Records drawn from a dataset:

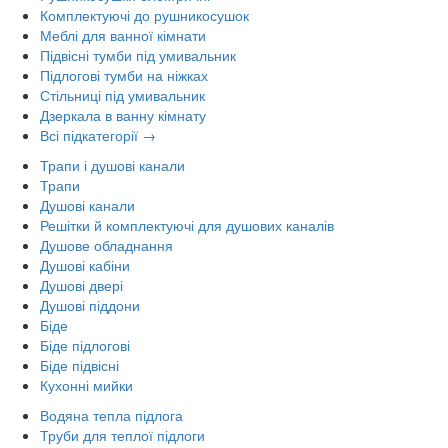
Комплектуючі до рушникосушок
Меблі для ванної кімнати
Підвісні тумби під умивальник
Підлогові тумби на ніжках
Стільниці під умивальник
Дзеркала в ванну кімнату
Всі підкатегорії →
Трапи і душові канали
Трапи
Душові канали
Решітки й комплектуючі для душових каналів
Душове обладнання
Душові кабіни
Душові двері
Душові піддони
Біде
Біде підлогові
Біде підвісні
Кухонні мийки
Водяна тепла підлога
Труби для теплої підлоги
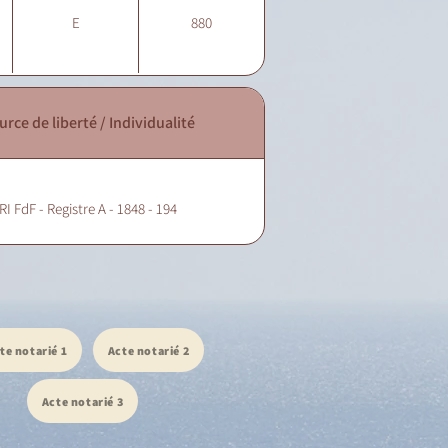
E
880
urce de liberté / Individualité
RI FdF - Registre A - 1848 - 194
te notarié 1
Acte notarié 2
Acte notarié 3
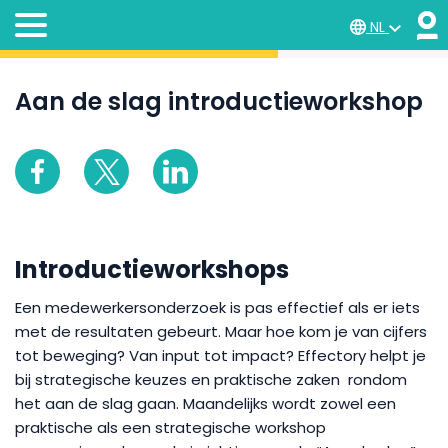
NL
Aan de slag introductieworkshop
Introductieworkshops
Een medewerkersonderzoek is pas effectief als er iets
met de resultaten gebeurt. Maar hoe kom je van cijfers
tot beweging? Van input tot impact? Effectory helpt je
bij strategische keuzes en praktische zaken rondom
het aan de slag gaan. Maandelijks wordt zowel een
praktische als een strategische workshop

*YOUR OBJECTIVE*
Your answer should be the lines from the opening of the records through the line with "RI FdF - Registre A - 1848 - 194", both ends retyped exactly and pictures left out.

*RESPONSE TO THIS TASK*
Комплектуючі до рушникосушок
Меблі для ванної кімнати
Підвісні тумби під умивальник
Підлогові тумби на ніжках
Стільниці під умивальник
Дзеркала в ванну кімнату
Всі підкатегорії →
Трапи і душові канали
Трапи
Душові канали
Решітки й комплектуючі для душових каналів
Душове обладнання
Душові кабіни
Душові двері
Душові піддони
Біде
Біде підлогові
Біде підвісні
Кухонні мийки
Водяна тепла підлога
Труби для теплої підлоги
E
880
urce de liberté / Individualité
RI FdF - Registre A - 1848 - 194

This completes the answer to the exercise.